Simonetta di Pippo, Direktorin des UN-Weltraumbüros, über Nachhaltigkeit und Weltraumforschung.


Dass das Weltraumprogramm eines Landes ein nützliches Mittel zur Selbstbewerbung ist, weiß die Welt bereits seit dem sogenannten "Space Race" innerhalb dessen sich die USA und die UdSSR während des kalten Krieges im Bereich Raumfahrt zu übertrumpfen versuchten. Die Direktorin des Büros für Outer Space Affairs der Vereinten Nationen (Unoosa) betont jedoch, dass die Weltraumforschung auch für die nachhaltige Entwicklung der Welt eine große Rolle spielt.

"Wiener Zeitung":Speziell in Krisenzeiten scheinen Weltraumforschung und -technik etwas zu sein, das man auf später verschieben kann...

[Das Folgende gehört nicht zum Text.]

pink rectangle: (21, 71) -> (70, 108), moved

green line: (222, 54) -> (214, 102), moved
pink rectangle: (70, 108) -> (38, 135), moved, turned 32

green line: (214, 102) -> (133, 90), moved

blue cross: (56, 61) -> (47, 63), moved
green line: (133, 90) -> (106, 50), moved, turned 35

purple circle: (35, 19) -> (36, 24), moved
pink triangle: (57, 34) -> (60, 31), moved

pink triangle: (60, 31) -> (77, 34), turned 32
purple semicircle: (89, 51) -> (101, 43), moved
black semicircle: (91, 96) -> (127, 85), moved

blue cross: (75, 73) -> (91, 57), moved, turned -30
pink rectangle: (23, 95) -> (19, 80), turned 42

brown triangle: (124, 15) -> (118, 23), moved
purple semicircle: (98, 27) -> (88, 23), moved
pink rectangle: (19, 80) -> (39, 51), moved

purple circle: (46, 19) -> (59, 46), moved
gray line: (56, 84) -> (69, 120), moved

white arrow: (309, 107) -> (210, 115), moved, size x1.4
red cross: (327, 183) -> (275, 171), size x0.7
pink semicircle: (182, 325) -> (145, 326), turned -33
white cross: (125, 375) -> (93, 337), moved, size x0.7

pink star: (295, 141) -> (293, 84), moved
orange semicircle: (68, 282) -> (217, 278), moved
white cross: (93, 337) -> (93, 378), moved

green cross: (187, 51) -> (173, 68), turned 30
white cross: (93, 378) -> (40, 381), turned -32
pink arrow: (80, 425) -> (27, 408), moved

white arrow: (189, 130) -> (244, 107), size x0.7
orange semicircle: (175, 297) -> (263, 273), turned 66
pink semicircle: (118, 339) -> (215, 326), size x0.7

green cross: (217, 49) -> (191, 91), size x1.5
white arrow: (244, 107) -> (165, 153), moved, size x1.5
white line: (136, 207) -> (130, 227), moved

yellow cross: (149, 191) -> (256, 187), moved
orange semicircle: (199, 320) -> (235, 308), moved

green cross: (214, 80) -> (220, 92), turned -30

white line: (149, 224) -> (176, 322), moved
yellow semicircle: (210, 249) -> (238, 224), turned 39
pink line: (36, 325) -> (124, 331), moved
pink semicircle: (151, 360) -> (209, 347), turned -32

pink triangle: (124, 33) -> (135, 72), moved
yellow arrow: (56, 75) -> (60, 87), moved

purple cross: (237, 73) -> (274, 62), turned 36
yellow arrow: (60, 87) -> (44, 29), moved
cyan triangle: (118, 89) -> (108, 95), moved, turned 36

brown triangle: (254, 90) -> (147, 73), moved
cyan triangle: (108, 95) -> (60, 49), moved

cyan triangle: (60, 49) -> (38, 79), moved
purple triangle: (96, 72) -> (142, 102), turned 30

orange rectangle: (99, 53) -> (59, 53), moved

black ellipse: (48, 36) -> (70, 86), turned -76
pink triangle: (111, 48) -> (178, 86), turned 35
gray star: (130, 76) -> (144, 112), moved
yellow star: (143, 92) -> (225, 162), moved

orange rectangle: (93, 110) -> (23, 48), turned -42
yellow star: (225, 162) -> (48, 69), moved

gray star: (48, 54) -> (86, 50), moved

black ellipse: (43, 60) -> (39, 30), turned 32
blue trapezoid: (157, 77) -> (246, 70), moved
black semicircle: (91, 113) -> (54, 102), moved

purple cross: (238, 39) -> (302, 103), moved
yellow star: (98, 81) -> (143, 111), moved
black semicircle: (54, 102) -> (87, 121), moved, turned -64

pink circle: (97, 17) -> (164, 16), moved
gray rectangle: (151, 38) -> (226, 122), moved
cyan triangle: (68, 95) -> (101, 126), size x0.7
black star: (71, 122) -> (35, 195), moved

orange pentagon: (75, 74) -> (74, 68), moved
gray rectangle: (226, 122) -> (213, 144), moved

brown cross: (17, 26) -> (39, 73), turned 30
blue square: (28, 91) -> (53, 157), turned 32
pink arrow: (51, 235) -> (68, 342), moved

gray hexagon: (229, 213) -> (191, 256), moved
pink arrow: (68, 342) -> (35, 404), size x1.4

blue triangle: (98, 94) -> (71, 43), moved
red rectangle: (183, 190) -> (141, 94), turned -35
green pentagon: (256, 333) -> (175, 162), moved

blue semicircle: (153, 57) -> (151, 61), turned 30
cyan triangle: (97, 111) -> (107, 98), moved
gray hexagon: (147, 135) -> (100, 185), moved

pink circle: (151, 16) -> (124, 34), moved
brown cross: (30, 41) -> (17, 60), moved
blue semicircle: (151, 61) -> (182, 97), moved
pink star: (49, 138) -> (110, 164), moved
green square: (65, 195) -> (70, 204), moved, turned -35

Simonetta di Pippo: Weltraumtechnologie bringt Innovation ins Alltagsleben. Wenn man sich die weltweiten Ausgaben für Weltraumforschung anschaut, dann kostet sie wahrscheinlich weniger, als wenn jeder Mensch auf der Erde sich einen Kaffee im Jahr mehr kaufen würde. Das ist gar nichts. Natürlich könnte man sagen, dass man mit diesem Geld andere Dinge machen könnte. Aber es stimmt auch, dass wir mit diesem kleinen Budget wirklich eine Menge zum Wohl der Menschheit beitragen. Denken Sie nur an Navigationssysteme und viele Dienste, die wir mit unseren Smartphones nutzen. Oft bedenken wir gar nicht, dass das von der Weltraumtechnologie abhängt.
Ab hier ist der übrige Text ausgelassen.